In his performance, Tao also underscored their forward- and backward-looking nature which extends well beyond the homage to Chopin’s Études, their original source of inspiration. His interpretations conjured a variety of reminiscences. Frequent jazzy inflections emerged throughout, starting with the first étude, ‘Pour les cinq doigts’. The Étude No10, ‘Pour les sonorités opposées’, suggested elements of late Liszt, while the outer sections of the Étude No.12, ‘Pour les accords’, evoked Stravinskian ferocity. One could discern Robert Schumann’s expressive and intricate piano textures in the Étude No.11, ‘Pour les arpèges composés’.

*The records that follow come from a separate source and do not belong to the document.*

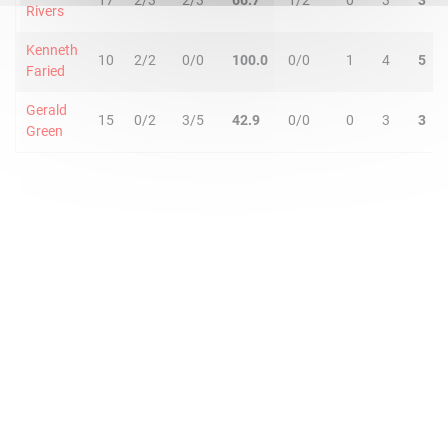
17
2/3
2/3
66.7
1/2
0
3
3
Rivers
Kenneth
10
2/2
0/0
100.0
0/0
1
4
5
Faried
Gerald
15
0/2
3/5
42.9
0/0
0
3
3
Green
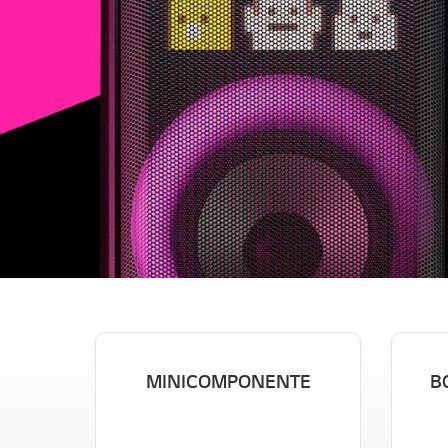
MINICOMPONENTE
B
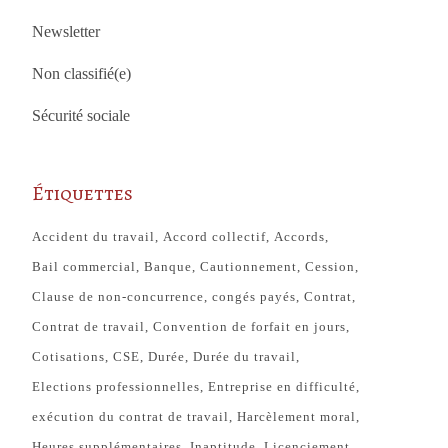
Newsletter
Non classifié(e)
Sécurité sociale
Étiquettes
Accident du travail
Accord collectif
Accords
Bail commercial
Banque
Cautionnement
Cession
Clause de non-concurrence
congés payés
Contrat
Contrat de travail
Convention de forfait en jours
Cotisations
CSE
Durée
Durée du travail
Elections professionnelles
Entreprise en difficulté
exécution du contrat de travail
Harcèlement moral
Heures supplémentaires
Inaptitude
Licenciement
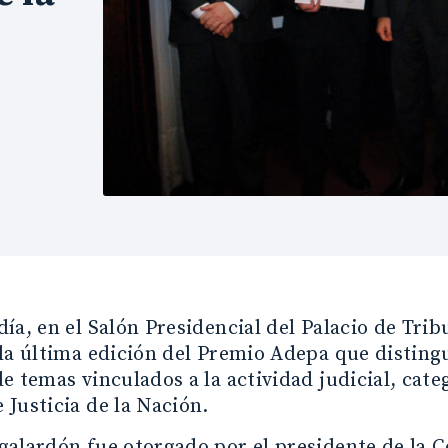
ía, en el Salón Presidencial del Palacio de Tribu
la última edición del Premio Adepa que distingu
e temas vinculados a la actividad judicial, cate
Justicia de la Nación.
alardón fue otorgado por el presidente de la C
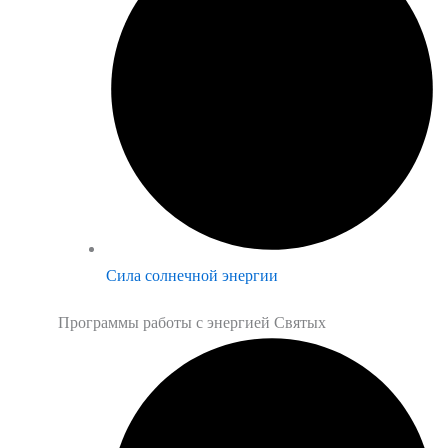
Сила солнечной энергии
Программы работы с энергией Святых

Schumann’s ‘Auf einer Burg’, one of the songs in his Liederkreis, Op.39 collection – which I heard a couple of days earlier in Princeton in the incomparable rendition of baritone Christian Gerhaher – was among the most intriguingly interpreted pieces by Tao on the Lumatone. In one of his multiple remarks during the performance, Tao noted that, in its treatment of harmonies and space, the lied was ‘two centuries ahead of its time’. The Lumatone’s capability to alter the pitch after a key is pressed imparted an aural eeriness to Tao’s adaptation, complementing Schumann and Joseph von Eichendorff’s depiction of a wedding party passing by with the lovely bride mysteriously weeping.

On the other hand, Tao’s improvisations on the Lumatone – one of which served as an encore where he accompanied his own wordless song – lacked transparency, sounding ‘muddy’ and purposeless on the instrument, which he had programmed to divide an octave into 53 distinct notes.
While Tao’s transcription of Art Tatum’s version of Harold Arlen’s ‘Over the Rainbow’ seemed an oddity in an otherwise carefully curated program, his original composition Keyed In, performed on a prepared piano, provided an intriguing echo to Debussy’s Études. The piece reflected a similar preoccupation with the melodic qualities emerging from repeated rhythmic patterns executed on the piano as a percussion instrument. Nevertheless, the composition felt somewhat lengthy and a contrasting section appeared contrived, which did not enhance the overall experience.
Despite any reservations, Conrad Tao once again proved that – with his interpretative prowess, fierce individuality and canny fusion of the old and the new – he is an artist whose every step is worth following.